As to the cost of Intel’s microcode patch to workloads that use the vector gather facility heavily:

This depends on whether Gather is in the critical execution path of a program. According to Intel, some workloads may experience up to 50% overhead.

Here is the research paper describing the exploit, “Downfall: Exploiting Speculative Data Gathering” [PDF]. This is the abstract.

We introduce Downfall attacks, new transient execution attacks that undermine the security of computers running everywhere across the internet. We exploit the gather instruction on high-performance x86 CPUs to leak data across boundaries of user-kernel, processes, virtual machines, and trusted execution environments. We also develop practical and end-to-end attacks to steal cryptographic keys, program’s runtime data, and even data at rest (arbitrary data). Our findings, exploitation techniques, and demonstrated attacks defeat all previous defenses, calling for critical hardware fixes and security updates for widely-used client and server computers.

Source code of the proof of concept of the exploit is posted on GitHub.

This is a silent video demonstrating the exploit in action.

gms · 11 August 2023 20:20

This reads like a massive vulnerability in terms of potential impact.
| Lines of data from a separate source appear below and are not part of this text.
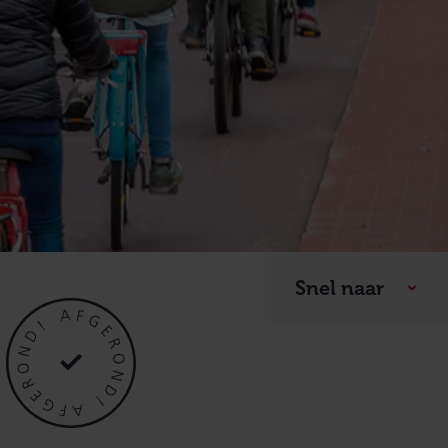
Snel naar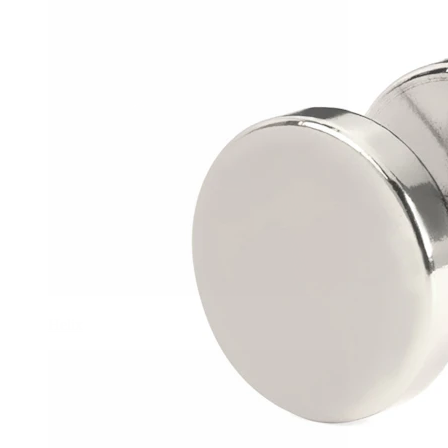
Helix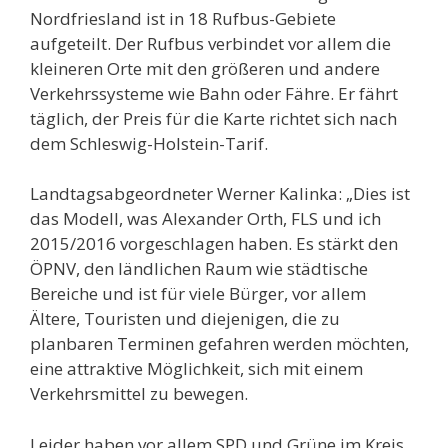
Nordfriesland ist in 18 Rufbus-Gebiete
aufgeteilt. Der Rufbus verbindet vor allem die
kleineren Orte mit den größeren und andere
Verkehrssysteme wie Bahn oder Fähre. Er fährt
täglich, der Preis für die Karte richtet sich nach
dem Schleswig-Holstein-Tarif.
Landtagsabgeordneter Werner Kalinka: „Dies ist
das Modell, was Alexander Orth, FLS und ich
2015/2016 vorgeschlagen haben. Es stärkt den
ÖPNV, den ländlichen Raum wie städtische
Bereiche und ist für viele Bürger, vor allem
Ältere, Touristen und diejenigen, die zu
planbaren Terminen gefahren werden möchten,
eine attraktive Möglichkeit, sich mit einem
Verkehrsmittel zu bewegen.
Leider haben vor allem SPD und Grüne im Kreis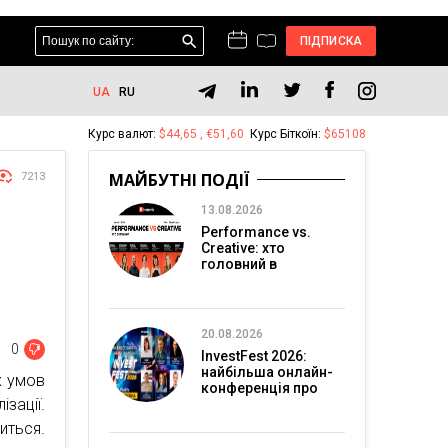
ПІДПИСКА
UA
RU
Курс валют:
$44,65 , €51,60
Курс Біткоїн:
$65108
МАЙБУТНІ ПОДІЇ
7213
13.08.2026
Performance vs.
Creative: хто
головний в
перформанс-
маркетингу?
20.08.2026
0
InvestFest 2026:
найбільша онлайн-
х умов
конференція про
зації.
інвестиції
иться.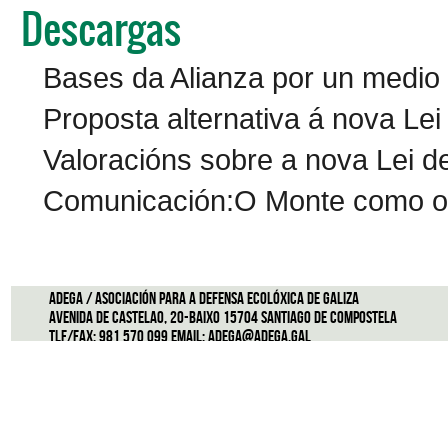
Descargas
Bases da Alianza por un medio 
Proposta alternativa á nova Le
Valoracións sobre a nova Lei 
Comunicación:O Monte como opo
ADEGA / Asociación para a defensa ecolóxica de Galiza
Avenida de Castelao, 20-Baixo 15704 Santiago de Compostela
Tlf/Fax: 981 570 099 Email:
adega@adega.gal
Regarding the timing of the fix, it clearly aimed to come right after Intel’s Q2 earnings announcement just at the end of July.

Sobering points for me in John’s summary

Can steal SSL keys
The fix comes with a potential 50% overhead increase in certain use case scenario

This is not over yet in terms of implications - expect the class action lawsuits will start, if they have not already.

johnwalker · 11 August 2023 21:34

The severity of the problem and consequences of the fix depend upon the environment in which the CPU is used. For some users it may not be a substantial risk or one worth mitigating in ways other than the microcode fix.

First of all, the flaw allows leakage of information between two processes running on the same core of the same physical CPU. In environments where there is no possibility of a hostile program running simultaneously on the CPU (for example in a personal computer which is only used by one person), an attacker does not have an opportunity to run an exploit program simultaneously with the targeted user. The user may be concerned about software running on the computer having been corrupted, but if this is the case and the corrupted software runs under the user’s permissions, there are many more easier ways for it to steal information than via this vulnerability.

The problem mainly affects CPUs whose workload runs programs for multiple users simultaneously on the same processor, as is the case for a cloud services provider whose customers do not receive a dedicated CPU but rather share a single processor. In this case, the microcode fix is required to prevent a hostile program running on one user’s account from stealing data from another. But since the vulnerability only affects the Gather instruction of the vector processing instruction set of the x86 CPU, the overhead imposed by the fix will be negligible unless the workload relies heavily on this feature, which is usually the case only for specialised applications such as machine learning, high performance graphics rendering (CGI), and some scientific calculations. Customers with such workloads may prefer to pay for a dedicated CPU and run them without the microcode fix, but they represent a small minority of cloud customers.

The affected vector instructions are heavily used in many scientific supercomputer calculations. But supercomputers are often dedicated to one task at a time, and hence there is no threat of leakage to a hostile program running concurrently.

It would be far better, of course, if users and system managers did not have to worry about such matters resulting from a flawed design by Intel, but in practice, in many cases, it isn’t as bad as some of the media coverage implies.